Have you heard that alcohol by the drink may actually be coming to one or more restaurants in Searcy?
Whispers has heard that too, but diligent efforts to find evidence or details came up short.
White County is dry. Very dry. Searcy is the home of teetotaling Harding University, and only four private clubs in the county currently have permits: VFW posts at Beebe and Searcy, the Elks Club at Searcy and the Searcy Country Club.
No application for a new permit, which would be necessary to make the chatter come true, had been filed with the state Alcoholic Beverage Control Division as of the weekly report on Feb. 10, and a Freedom of Information Act request for any correspondence concerning a private club license in Searcy was fruitless.

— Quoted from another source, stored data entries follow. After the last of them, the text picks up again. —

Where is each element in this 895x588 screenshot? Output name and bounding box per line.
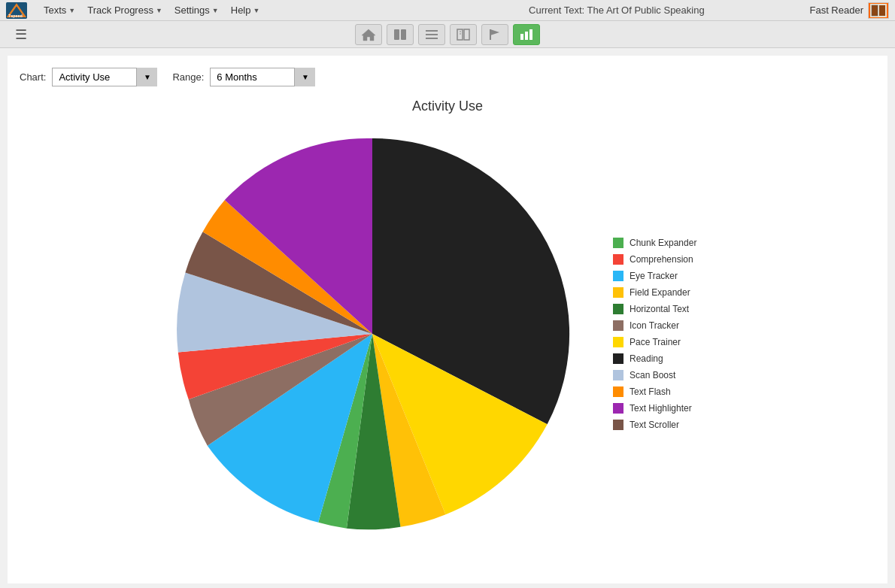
settings-chevron-icon: ▼ [212, 7, 219, 14]
main-content: Chart: Activity Use Speed Progress Compr… [8, 56, 887, 583]
svg-rect-9 [401, 29, 406, 40]
legend-color-pace-trainer [613, 337, 623, 347]
chart-legend: Chunk Expander Comprehension Eye Tracker… [613, 238, 733, 430]
legend-item-text-highlighter: Text Highlighter [613, 403, 733, 414]
legend-color-chunk-expander [613, 238, 623, 248]
chart-select[interactable]: Activity Use Speed Progress Comprehensio… [52, 68, 157, 86]
chart-select-wrapper[interactable]: Activity Use Speed Progress Comprehensio… [52, 68, 157, 86]
logo-area: 7speed [6, 2, 30, 19]
legend-label-horizontal-text: Horizontal Text [630, 304, 689, 314]
legend-item-text-scroller: Text Scroller [613, 420, 733, 430]
range-selector-group: Range: 1 Month 3 Months 6 Months 1 Year … [172, 68, 315, 86]
nav-texts[interactable]: Texts ▼ [38, 2, 81, 19]
legend-color-icon-tracker [613, 320, 623, 331]
svg-text:7speed: 7speed [8, 14, 23, 18]
legend-item-chunk-expander: Chunk Expander [613, 238, 733, 248]
legend-item-field-expander: Field Expander [613, 287, 733, 298]
legend-item-comprehension: Comprehension [613, 254, 733, 265]
svg-rect-11 [426, 34, 438, 35]
legend-color-text-flash [613, 386, 623, 397]
flag-button[interactable] [481, 24, 508, 45]
legend-label-pace-trainer: Pace Trainer [630, 337, 681, 347]
svg-rect-5 [879, 5, 885, 16]
legend-color-reading [613, 353, 623, 364]
svg-rect-4 [872, 5, 878, 16]
toolbar-icons [355, 24, 540, 45]
legend-color-eye-tracker [613, 271, 623, 281]
current-text-label: Current Text: The Art Of Public Speaking [423, 5, 809, 16]
legend-label-field-expander: Field Expander [630, 287, 690, 298]
help-chevron-icon: ▼ [253, 7, 260, 14]
legend-label-text-scroller: Text Scroller [630, 420, 679, 430]
chart-controls: Chart: Activity Use Speed Progress Compr… [20, 68, 875, 86]
fast-reader-icon [868, 2, 889, 19]
chart-selector-group: Chart: Activity Use Speed Progress Compr… [20, 68, 157, 86]
chart-label: Chart: [20, 71, 46, 83]
svg-rect-20 [525, 32, 528, 40]
legend-item-pace-trainer: Pace Trainer [613, 337, 733, 347]
logo-icon: 7speed [6, 2, 27, 19]
legend-label-eye-tracker: Eye Tracker [630, 271, 678, 281]
svg-rect-10 [426, 30, 438, 32]
svg-rect-14 [464, 29, 469, 40]
range-label: Range: [172, 71, 204, 83]
legend-label-scan-boost: Scan Boost [630, 370, 675, 380]
legend-label-text-highlighter: Text Highlighter [630, 403, 692, 414]
legend-item-scan-boost: Scan Boost [613, 370, 733, 380]
main-toolbar: ☰ [0, 21, 895, 48]
svg-marker-18 [490, 29, 499, 35]
legend-item-icon-tracker: Icon Tracker [613, 320, 733, 331]
legend-color-text-scroller [613, 420, 623, 430]
legend-color-horizontal-text [613, 304, 623, 314]
legend-item-text-flash: Text Flash [613, 386, 733, 397]
svg-rect-12 [426, 38, 438, 39]
range-select[interactable]: 1 Month 3 Months 6 Months 1 Year All Tim… [210, 68, 315, 86]
nav-menu: Texts ▼ Track Progress ▼ Settings ▼ Help… [38, 2, 423, 19]
legend-color-text-highlighter [613, 403, 623, 414]
list-button[interactable] [418, 24, 445, 45]
top-navigation: 7speed Texts ▼ Track Progress ▼ Settings… [0, 0, 895, 21]
legend-color-comprehension [613, 254, 623, 265]
nav-track-progress[interactable]: Track Progress ▼ [81, 2, 168, 19]
chart-title: Activity Use [20, 99, 875, 114]
legend-label-chunk-expander: Chunk Expander [630, 238, 696, 248]
fast-reader-label: Fast Reader [809, 5, 863, 16]
legend-item-eye-tracker: Eye Tracker [613, 271, 733, 281]
svg-rect-21 [529, 29, 532, 40]
home-button[interactable] [355, 24, 382, 45]
chart-area: Chunk Expander Comprehension Eye Tracker… [20, 123, 875, 544]
legend-label-reading: Reading [630, 353, 663, 364]
svg-marker-7 [362, 29, 375, 41]
legend-color-scan-boost [613, 370, 623, 380]
legend-item-reading: Reading [613, 353, 733, 364]
range-select-wrapper[interactable]: 1 Month 3 Months 6 Months 1 Year All Tim… [210, 68, 315, 86]
nav-help[interactable]: Help ▼ [225, 2, 266, 19]
legend-label-text-flash: Text Flash [630, 386, 671, 397]
columns-button[interactable] [450, 24, 477, 45]
legend-item-horizontal-text: Horizontal Text [613, 304, 733, 314]
texts-chevron-icon: ▼ [68, 7, 75, 14]
legend-label-icon-tracker: Icon Tracker [630, 320, 679, 331]
hamburger-menu-button[interactable]: ☰ [9, 23, 33, 46]
nav-settings[interactable]: Settings ▼ [168, 2, 225, 19]
chart-button[interactable] [513, 24, 540, 45]
track-progress-chevron-icon: ▼ [156, 7, 162, 14]
svg-rect-13 [457, 29, 463, 40]
svg-rect-8 [394, 29, 399, 40]
legend-color-field-expander [613, 287, 623, 298]
book-button[interactable] [387, 24, 414, 45]
fast-reader-area: Fast Reader [809, 2, 889, 19]
legend-label-comprehension: Comprehension [630, 254, 693, 265]
pie-chart [162, 123, 583, 544]
svg-rect-19 [520, 34, 523, 40]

Still, the rumors persist.
One has it that some of the Mexican restaurants in town will be the first to give it a try.
Another suggests that Applebee’s could be interested in opening in Searcy.

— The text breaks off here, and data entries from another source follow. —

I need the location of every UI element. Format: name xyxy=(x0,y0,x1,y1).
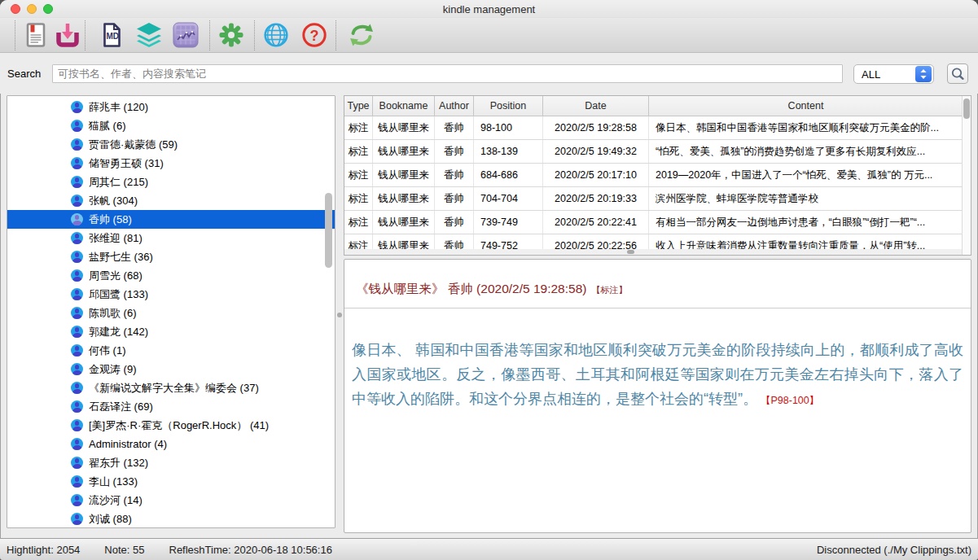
statistics-chart-icon[interactable] xyxy=(172,21,200,49)
author-label: 张帆 (304) xyxy=(89,194,138,208)
filter-dropdown[interactable]: ALL xyxy=(853,64,934,84)
cell-date: 2020/2/5 19:49:32 xyxy=(543,140,649,163)
person-icon xyxy=(71,400,83,413)
cell-type: 标注 xyxy=(344,187,373,210)
cell-date: 2020/2/5 20:22:41 xyxy=(543,211,649,234)
person-icon xyxy=(71,382,83,394)
author-tree-item[interactable]: 李山 (133) xyxy=(7,472,335,491)
author-tree-item[interactable]: Administrator (4) xyxy=(7,435,335,453)
cell-bookname: 钱从哪里来 xyxy=(373,116,435,139)
toolbar-separator xyxy=(209,20,210,50)
author-label: 翟东升 (132) xyxy=(89,456,148,470)
author-tree-item[interactable]: 流沙河 (14) xyxy=(7,491,335,510)
author-label: 刘诚 (88) xyxy=(89,512,132,527)
note-body: 像日本、 韩国和中国香港等国家和地区顺利突破万元美金的阶段持续向上的，都顺利成了… xyxy=(344,338,971,413)
notes-table: TypeBooknameAuthorPositionDateContent 标注… xyxy=(344,95,971,256)
author-tree-item[interactable]: 张帆 (304) xyxy=(7,191,335,210)
author-tree-item[interactable]: 陈凯歌 (6) xyxy=(7,304,335,322)
export-markdown-icon[interactable]: MD xyxy=(98,21,125,49)
clippings-file-icon[interactable] xyxy=(22,21,50,49)
person-icon xyxy=(71,157,83,169)
pane-splitter-handle[interactable] xyxy=(337,313,342,317)
column-header[interactable]: Author xyxy=(435,96,474,116)
search-icon xyxy=(950,67,965,81)
author-tree-item[interactable]: 《新编说文解字大全集》编委会 (37) xyxy=(7,378,335,397)
books-layers-icon[interactable] xyxy=(135,21,163,49)
person-icon xyxy=(71,232,83,244)
author-label: 猫腻 (6) xyxy=(89,119,126,133)
author-label: 陈凯歌 (6) xyxy=(89,306,137,321)
table-horizontal-scrollbar[interactable] xyxy=(344,249,962,255)
author-tree-item[interactable]: 猫腻 (6) xyxy=(7,116,335,135)
author-tree-item[interactable]: 盐野七生 (36) xyxy=(7,247,335,266)
svg-text:?: ? xyxy=(310,28,319,44)
note-row[interactable]: 标注钱从哪里来香帅684-6862020/2/5 20:17:102019—20… xyxy=(344,164,963,187)
author-tree-item[interactable]: [美]罗杰·R·霍克（RogerR.Hock） (41) xyxy=(7,416,335,435)
author-tree-item[interactable]: 香帅 (58) xyxy=(7,210,335,229)
cell-content: 有相当一部分网友一边倒地声讨患者，“白眼狼”“倒打一耙”“... xyxy=(649,211,963,234)
toolbar-separator xyxy=(254,20,255,50)
detail-divider xyxy=(344,308,971,308)
column-header[interactable]: Bookname xyxy=(373,96,435,116)
cell-date: 2020/2/5 20:17:10 xyxy=(543,164,649,186)
author-tree-item[interactable]: 邱国鹭 (133) xyxy=(7,285,335,304)
note-row[interactable]: 标注钱从哪里来香帅704-7042020/2/5 20:19:33滨州医学院、蚌… xyxy=(344,187,963,211)
note-row[interactable]: 标注钱从哪里来香帅739-7492020/2/5 20:22:41有相当一部分网… xyxy=(344,211,963,234)
table-hscroll-thumb[interactable] xyxy=(627,250,634,254)
note-title: 《钱从哪里来》 香帅 (2020/2/5 19:28:58) xyxy=(356,282,586,295)
author-tree-item[interactable]: 石磊译注 (69) xyxy=(7,397,335,416)
author-label: 邱国鹭 (133) xyxy=(89,287,148,302)
toolbar: MD xyxy=(0,18,978,53)
table-vertical-scrollbar[interactable] xyxy=(962,96,971,255)
note-type-badge: 【标注】 xyxy=(591,285,627,295)
import-icon[interactable] xyxy=(54,21,81,49)
column-header[interactable]: Content xyxy=(649,96,963,116)
author-tree-item[interactable]: 张维迎 (81) xyxy=(7,229,335,247)
author-label: 薛兆丰 (120) xyxy=(89,100,148,115)
author-tree-item[interactable]: 周雪光 (68) xyxy=(7,266,335,285)
cell-author: 香帅 xyxy=(435,187,474,210)
author-label: 《新编说文解字大全集》编委会 (37) xyxy=(89,381,259,396)
author-tree-item[interactable]: 周其仁 (215) xyxy=(7,173,335,191)
toolbar-separator xyxy=(336,20,336,50)
search-button[interactable] xyxy=(947,63,968,84)
column-header[interactable]: Date xyxy=(543,96,649,116)
window-title: kindle management xyxy=(0,3,978,15)
note-row[interactable]: 标注钱从哪里来香帅98-1002020/2/5 19:28:58像日本、韩国和中… xyxy=(344,116,963,140)
cell-position: 138-139 xyxy=(474,140,543,163)
refresh-sync-icon[interactable] xyxy=(348,21,375,49)
cell-bookname: 钱从哪里来 xyxy=(373,164,435,186)
note-row[interactable]: 标注钱从哪里来香帅138-1392020/2/5 19:49:32“怕死、爱美、… xyxy=(344,140,963,164)
column-header[interactable]: Type xyxy=(344,96,373,116)
person-icon xyxy=(71,438,83,450)
author-label: 流沙河 (14) xyxy=(89,493,143,508)
app-window: kindle management xyxy=(0,0,978,560)
table-vscroll-thumb[interactable] xyxy=(963,98,970,119)
person-icon xyxy=(71,363,83,375)
settings-gear-icon[interactable] xyxy=(217,21,245,49)
note-detail-pane: 《钱从哪里来》 香帅 (2020/2/5 19:28:58)【标注】 像日本、 … xyxy=(344,259,971,533)
cell-bookname: 钱从哪里来 xyxy=(373,211,435,234)
author-tree-item[interactable]: 翟东升 (132) xyxy=(7,453,335,472)
website-globe-icon[interactable] xyxy=(262,21,290,49)
help-icon[interactable]: ? xyxy=(300,21,328,49)
svg-text:MD: MD xyxy=(107,32,120,41)
sidebar-scrollbar-thumb[interactable] xyxy=(325,193,332,268)
author-tree-item[interactable]: 储智勇王硕 (31) xyxy=(7,154,335,173)
author-tree-item[interactable]: 贾雷德·戴蒙德 (59) xyxy=(7,135,335,154)
search-input[interactable] xyxy=(52,64,843,83)
cell-bookname: 钱从哪里来 xyxy=(373,187,435,210)
note-position-badge: 【P98-100】 xyxy=(761,395,819,406)
person-icon xyxy=(71,475,83,488)
author-tree-item[interactable]: 何伟 (1) xyxy=(7,341,335,360)
author-tree-item[interactable]: 刘诚 (88) xyxy=(7,510,335,528)
person-icon xyxy=(71,251,83,263)
cell-type: 标注 xyxy=(344,116,373,139)
person-icon xyxy=(71,344,83,357)
person-icon xyxy=(71,288,83,300)
column-header[interactable]: Position xyxy=(474,96,543,116)
author-tree-item[interactable]: 薛兆丰 (120) xyxy=(7,98,335,116)
author-tree-item[interactable]: 郭建龙 (142) xyxy=(7,322,335,341)
author-label: Administrator (4) xyxy=(89,438,167,450)
author-tree-item[interactable]: 金观涛 (9) xyxy=(7,360,335,378)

“Nothing to report,” Melissa Hariri, senior manager of communications for the bar and grill chain, said in an email. “We cannot comment on potential openings.”
Buck Layne, president of the Searcy Chamber of Commerce, said he knew of no firm plans. But, he said, it’s only a matter of time before Searcy sees the same phenomenon as Conway in dry Faulkner County and Jonesboro in dry Craighead County.
“Somebody will make a move like that to have a private club,” Layne said, hastening to add that the chamber has taken no official position for or against the idea.
Montine McNulty, executive director of the Arkansas Hospitality Association, also knew of no specific plan but won’t be surprised.
“Searcy is sort of on the move with trying to get more development in the travel-restaurant-hotel industry,” she said.
And alcohol has been rapidly moving into parts of the state that had been dry for decades.
“I’ve seen more changing in alcohol laws in the last five years than in the history of the state,” McNulty said, with only a slight bit of hyperbole.
Trivia of the day: White County is not the driest county in the state.
There are three dry counties with no private club permits at all: Lafayette, Lincoln and Newton. (White County does, however, have more than twice the population of those three counties combined.)